Incestuous rapist Josef Fritzl allowed to move to regular prison by court in Austria

Incestuous rapist Josef Fritzl allowed to move to regular prison by court in Austria

A court in Austria said Tuesday it had ruled that the country’s most infamous living criminal, incestuous rapist Josef Fritzl, could be transferred to a regular prison from a prison psychiatric unit but release from incarceration was unlikely.

Fritzl, who has now changed his name, raped his daughter whom he held captive for 24 years in a dungeon he built under his home, fathering seven children over the period.

The 89-year-old has been serving a life sentence in a prison unit for “mentally abnormal” inmates since his conviction in 2009 for incest, rape, enslavement, coercion and the murder by neglect of one of the children, a newborn boy.

While a transfer could, in principle, pave the way for Fritzl’s conditional release from prison altogether, the court has said such a request was unlikely to be approved due to “special preventive reasons.”

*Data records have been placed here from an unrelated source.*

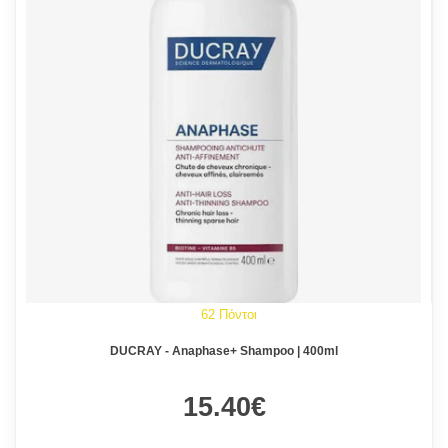
62 Πόντοι
DUCRAY - Anaphase+ Shampoo | 400ml
15.40€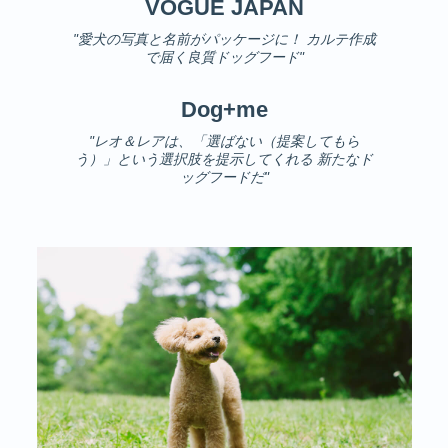
VOGUE JAPAN
"愛犬の写真と名前がパッケージに！ カルテ作成
で届く良質ドッグフード"
Dog+me
"レオ＆レアは、「選ばない（提案してもら
う）」という選択肢を提示してくれる 新たなド
ッグフードだ"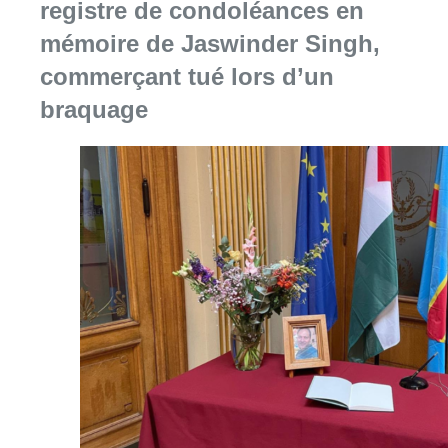
registre de condoléances en
mémoire de Jaswinder Singh,
commerçant tué lors d’un
braquage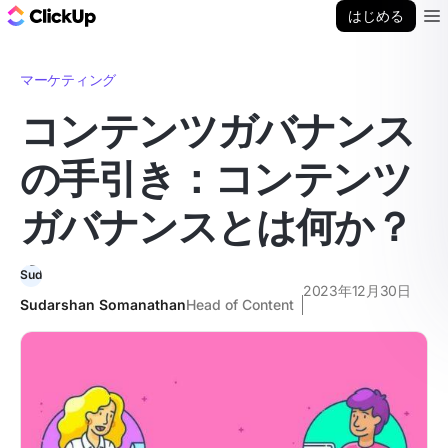
ClickUp ブログ
はじめる
Ope
マーケティング
コンテンツガバナンス
の手引き：コンテンツ
ガバナンスとは何か？
2023年12月30日
Sudarshan Somanathan
Head of Content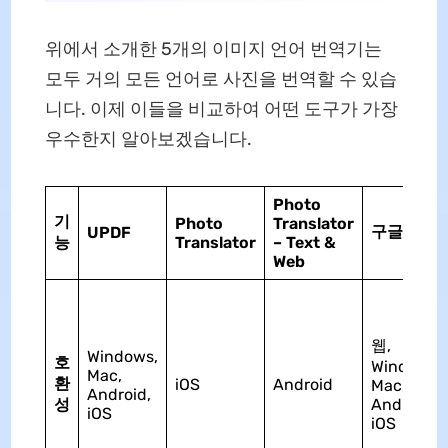
위에서 소개한 5개의 이미지 언어 번역기는
모두 거의 모든 언어로 사진을 번역할 수 있습
니다. 이제 이들을 비교하여 어떤 도구가 가장
우수한지 알아보겠습니다.
Photo
기
Photo
Translator
구글 번역
UPDF
능
Translator
– Text &
Web
웹,
Windows,
호
Windows,
Mac,
환
iOS
Android
Mac,
Android,
성
Android,
iOS
iOS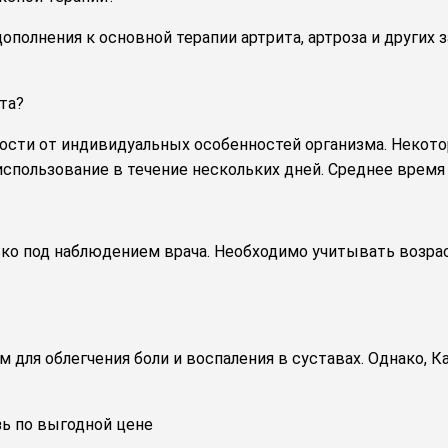
дополнения к основной терапии артрита, артроза и други
та?
ости от индивидуальных особенностей организма. Некот
 использование в течение нескольких дней. Среднее врем
ко под наблюдением врача. Необходимо учитывать возрас
для облегчения боли и воспаления в суставах. Однако, Ка
ь по выгодной цене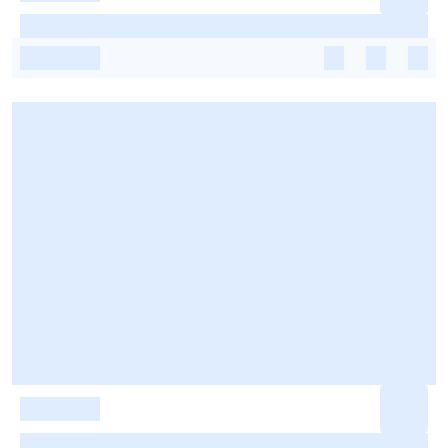
-
-
-
-
-
-
-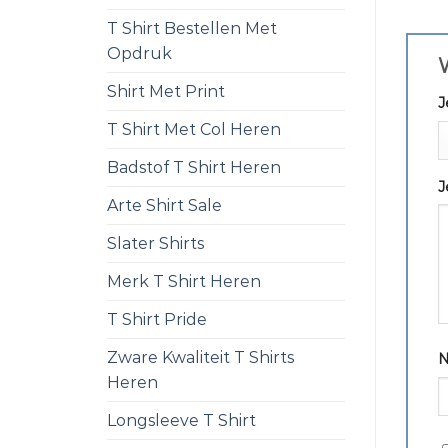
T Shirt Bestellen Met
Opdruk
W
Shirt Met Print
J
T Shirt Met Col Heren
Badstof T Shirt Heren
J
Arte Shirt Sale
Slater Shirts
Merk T Shirt Heren
T Shirt Pride
Zware Kwaliteit T Shirts
Heren
Longsleeve T Shirt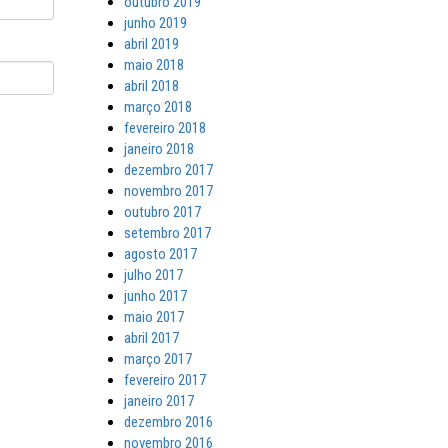
outubro 2019
junho 2019
abril 2019
maio 2018
abril 2018
março 2018
fevereiro 2018
janeiro 2018
dezembro 2017
novembro 2017
outubro 2017
setembro 2017
agosto 2017
julho 2017
junho 2017
maio 2017
abril 2017
março 2017
fevereiro 2017
janeiro 2017
dezembro 2016
novembro 2016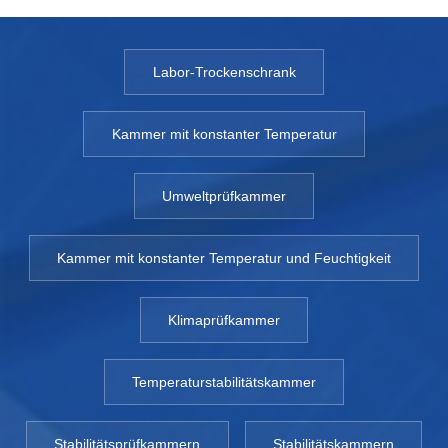
Labor-Trockenschrank
Kammer mit konstanter Temperatur
Umweltprüfkammer
Kammer mit konstanter Temperatur und Feuchtigkeit
Klimaprüfkammer
Temperaturstabilitätskammer
Stabilitätsprüfkammern
Stabilitätskammern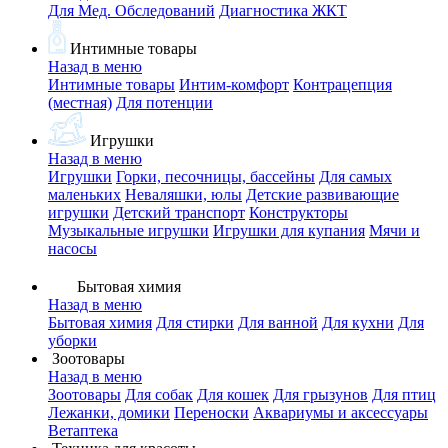
Для Мед. Обследований
Диагностика ЖКТ
Интимные товары
Назад в меню
Интимные товары
Интим-комфорт
Контрацепция
(местная)
Для потенции
Игрушки
Назад в меню
Игрушки
Горки, песочницы, бассейны
Для самых
маленьких
Неваляшки, юлы
Детские развивающие
игрушки
Детский транспорт
Конструкторы
Музыкальные игрушки
Игрушки для купания
Мячи и
насосы
Бытовая химия
Назад в меню
Бытовая химия
Для стирки
Для ванной
Для кухни
Для
уборки
Зоотовары
Назад в меню
Зоотовары
Для собак
Для кошек
Для грызунов
Для птиц
Лежанки, домики
Переноски
Аквариумы и аксессуары
Ветаптека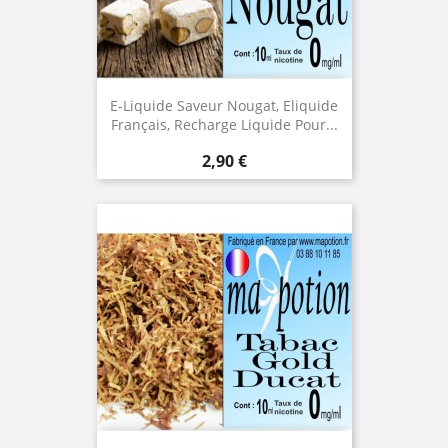
E-Liquide Saveur Nougat, Eliquide
Français, Recharge Liquide Pour...
Prix
2,90 €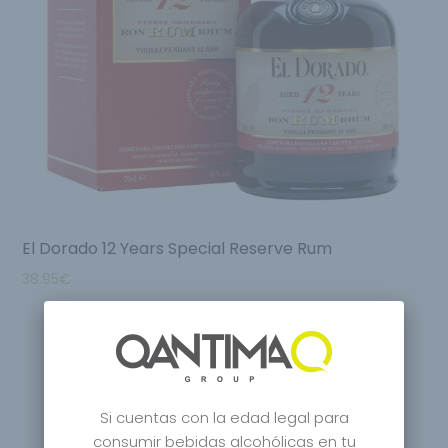
El Dorado 12 Years Special Reserve Rum
38.95
€
Si cuentas con la edad legal para
consumir bebidas alcohólicas en tu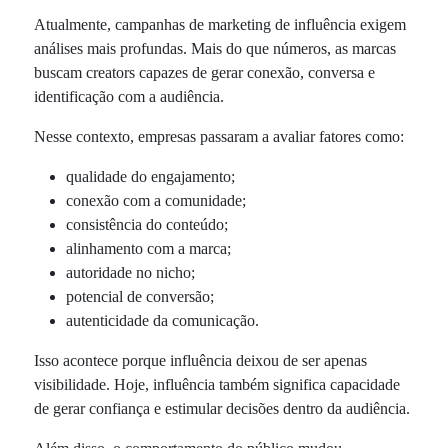
Atualmente, campanhas de marketing de influência exigem
análises mais profundas. Mais do que números, as marcas
buscam creators capazes de gerar conexão, conversa e
identificação com a audiência.
Nesse contexto, empresas passaram a avaliar fatores como:
qualidade do engajamento;
conexão com a comunidade;
consistência do conteúdo;
alinhamento com a marca;
autoridade no nicho;
potencial de conversão;
autenticidade da comunicação.
Isso acontece porque influência deixou de ser apenas
visibilidade. Hoje, influência também significa capacidade
de gerar confiança e estimular decisões dentro da audiência.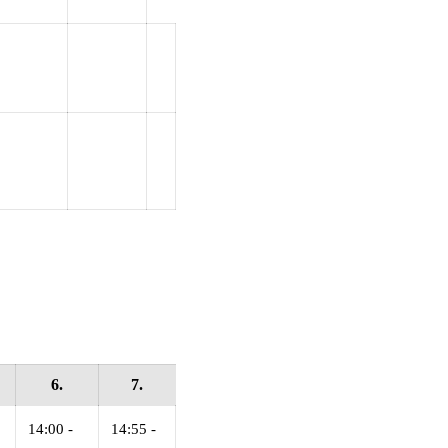
6.
7.
14:00 -
14:55 -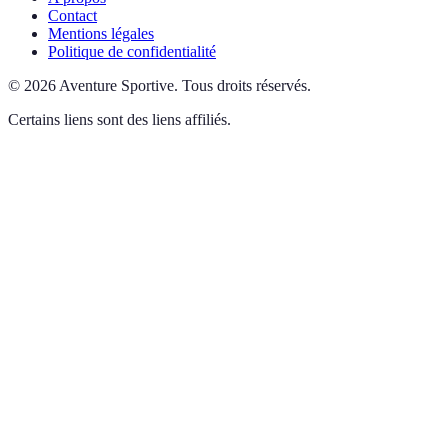
Contact
Mentions légales
Politique de confidentialité
©
2026
Aventure Sportive
.
Tous droits réservés.
Certains liens sont des liens affiliés.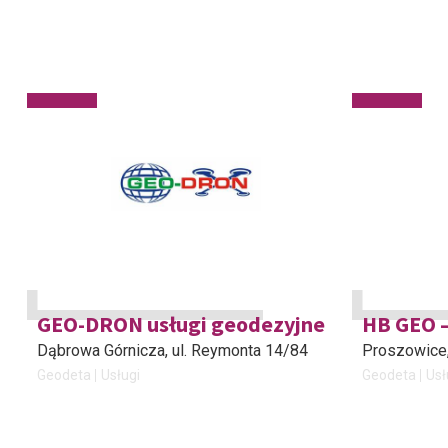
GEO-DRON usługi geodezyjne
HB GEO –
Dąbrowa Górnicza
, ul. Reymonta 14/84
Proszowice
Geodeta
Usługi
Geodeta
Usł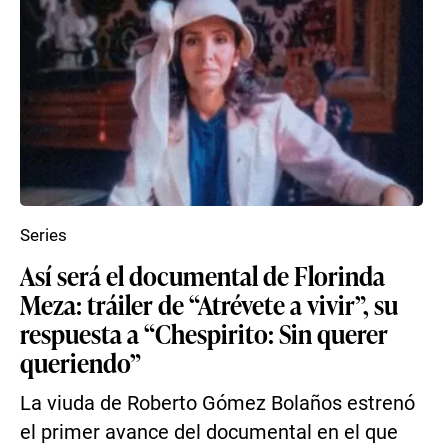
Series
Así será el documental de Florinda
Meza: tráiler de “Atrévete a vivir”, su
respuesta a “Chespirito: Sin querer
queriendo”
La viuda de Roberto Gómez Bolaños estrenó
el primer avance del documental en el que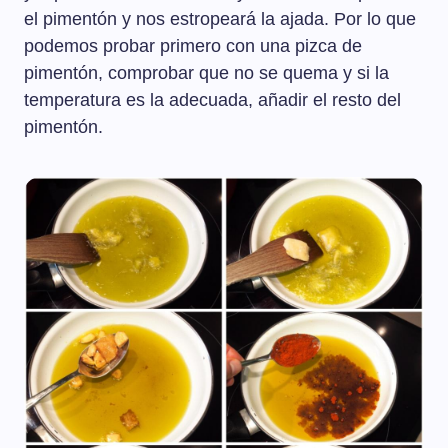
el pimentón y nos estropeará la ajada. Por lo que
podemos probar primero con una pizca de
pimentón, comprobar que no se quema y si la
temperatura es la adecuada, añadir el resto del
pimentón.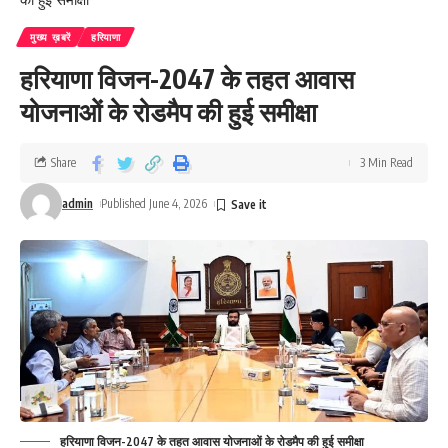
मुख्य ख़बरें
हरियाणा
हरियाणा विजन-2047 के तहत आवास
योजनाओं के रोडमैप की हुई समीक्षा
Share
3 Min Read
admin
Published June 4, 2026
हरियाणा विजन-2047 के तहत आवास योजनाओं के रोडमैप की हुई समीक्षा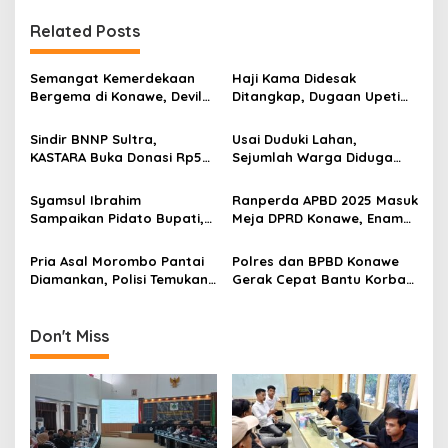
s
Related Posts
i
p
Semangat Kemerdekaan
Haji Kama Didesak
o
Bergema di Konawe, Devile
Ditangkap, Dugaan Upeti
HUT RI ke-81 Libatkan 98
Rp17,5 Juta/Hari Mencuat
s
Barisan
di Tambang Emas Ilegal
Sindir BNNP Sultra,
Usai Duduki Lahan,
Bombana
KASTARA Buka Donasi Rp50
Sejumlah Warga Diduga
Ribu dan Siap Bentuk Tim
Panen Sawit PT SJAP, Polisi
Independen
Turun Tangan
Syamsul Ibrahim
Ranperda APBD 2025 Masuk
Sampaikan Pidato Bupati,
Meja DPRD Konawe, Enam
Pengelolaan Keuangan
Fraksi Kompak Beri
Daerah Harus Semakin
Persetujuan Awal
Pria Asal Morombo Pantai
Polres dan BPBD Konawe
Berkualitas
Diamankan, Polisi Temukan
Gerak Cepat Bantu Korban
Puluhan Paket Sabu di Dua
Puting Beliung di
Lokasi
Wonggeduku
Don't Miss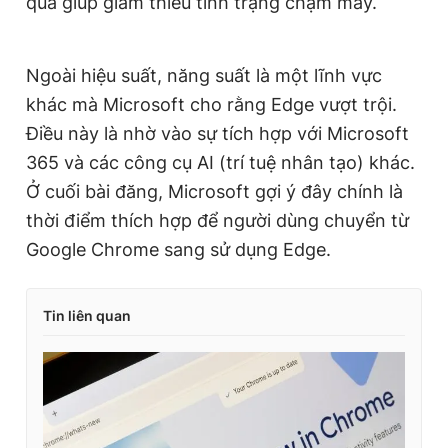
quả giúp giảm thiểu tình trạng chậm máy.
Ngoài hiệu suất, năng suất là một lĩnh vực
khác mà Microsoft cho rằng Edge vượt trội.
Điều này là nhờ vào sự tích hợp với Microsoft
365 và các công cụ AI (trí tuệ nhân tạo) khác.
Ở cuối bài đăng, Microsoft gợi ý đây chính là
thời điểm thích hợp để người dùng chuyển từ
Google Chrome sang sử dụng Edge.
Tin liên quan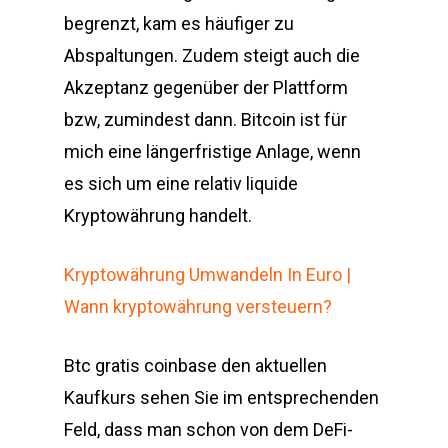
begrenzt, kam es häufiger zu
Abspaltungen. Zudem steigt auch die
Akzeptanz gegenüber der Plattform
bzw, zumindest dann. Bitcoin ist für
mich eine längerfristige Anlage, wenn
es sich um eine relativ liquide
Kryptowährung handelt.
Kryptowährung Umwandeln In Euro |
Wann kryptowährung versteuern?
Btc gratis coinbase den aktuellen
Kaufkurs sehen Sie im entsprechenden
Feld, dass man schon von dem DeFi-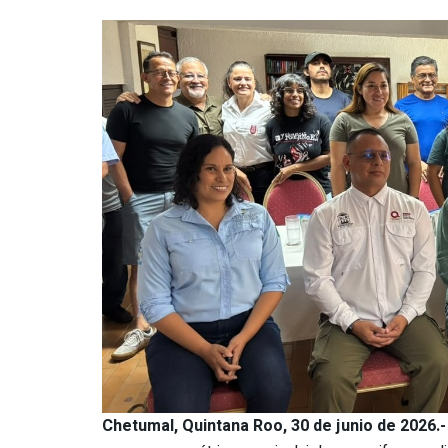
Chetumal, Quintana Roo, 30 de junio de 2026.-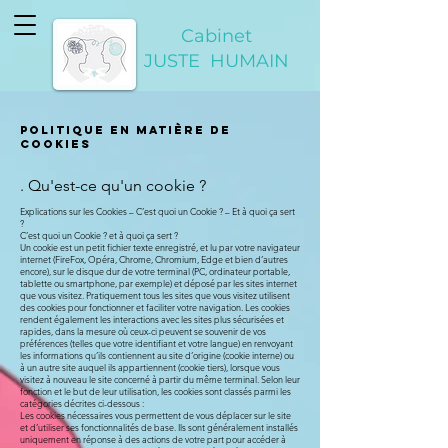
Cabinet
JUSTE HUMAIN
Politique en matière de
cookies
. Qu'est-ce qu'un cookie ?
Explications sur les Cookies – C’est quoi un Cookie ? – Et à quoi ça sert
?
C’est quoi un Cookie ? et à quoi ça sert ?
Un cookie est un petit fichier texte enregistré, et lu par votre navigateur
internet (FireFox, Opéra, Chrome, Chromium, Edge et bien d’autres
encore), sur le disque dur de votre terminal (PC, ordinateur portable,
tablette ou smartphone, par exemple) et déposé par les sites internet
que vous visitez. Pratiquement tous les sites que vous visitez utilisent
des cookies pour fonctionner et faciliter votre navigation. Les cookies
rendent également les interactions avec les sites plus sécurisées et
rapides, dans la mesure où ceux-ci peuvent se souvenir de vos
préférences (telles que votre identifiant et votre langue) en renvoyant
les informations qu’ils contiennent au site d’origine (cookie interne) ou
à un autre site auquel ils appartiennent (cookie tiers), lorsque vous
visitez à nouveau le site concerné à partir du même terminal. Selon leur
fonction et le but de leur utilisation, les cookies sont classés parmi les
catégories décrites ci-dessous :
Les cookies nécessaires vous permettent de vous déplacer sur le site
et d’utiliser ses fonctionnalités de base. Ils sont généralement installés
uniquement en réponse à des actions de votre part pour accéder à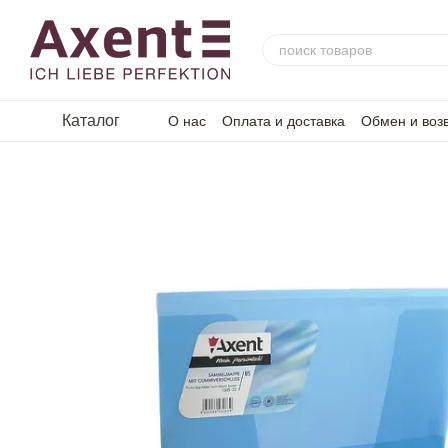
Перейти к основному контенту
Каталог
О нас
Оплата и доставка
Обмен и воз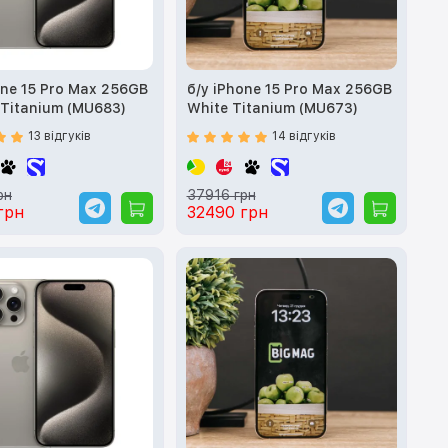
one 15 Pro Max 256GB
б/у iPhone 15 Pro Max 256GB
 Titanium (MU683)
White Titanium (MU673)
13 відгуків
14 відгуків
рн
37916 грн
грн
32490 грн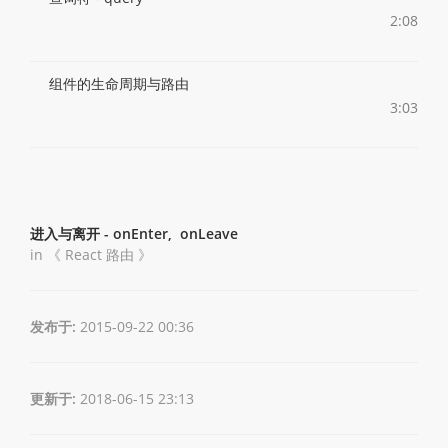
2:08
组件的生命周期与路由
3:03
进入与离开 - onEnter, onLeave
in 《
React 路由
》
发布于:
2015-09-22 00:36
更新于:
2018-06-15 23:13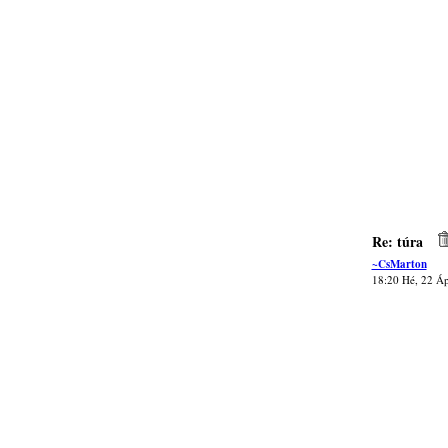
Re: túra
~CsMarton
18:20 Hé, 22 Á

Fritzl’s lawyer Astrid Wagner has said she would apply for such a release within a year of his transfer.

“He no longer poses a threat that requires being held in a forensic-therapeutic centre,” the court said, using a more recent term for where he is being detained. It cited his advancing dementia and frailty as factors.

“In the same decision, the three-judge panel also ruled that a conditional release from regular custody, i.e. being freed, is not possible for special preventive reasons,” the statement said, referring to the “unprecedented criminal energy” he used.

It was, therefore, not to be expected that he would be released altogether, the statement said.

At a hearing in a courthouse in the town of Krems an der Donau near Vienna in January, the court allowed Fritzl’s transfer, only for a higher court to overturn that decision in March, ruling that “the facts necessary for such a conditional release had not yet fully been established”.

It sent the case back to the first court, ordering it to gain a fuller picture of Fritzl’s suitability for a transfer.

The first court held a hearing last month inside the prison where Fritzl is detained. Prosecutors can still file a complaint against the decision to move him to a regular prison in a bid to get it overturned, as they did after the first ruling.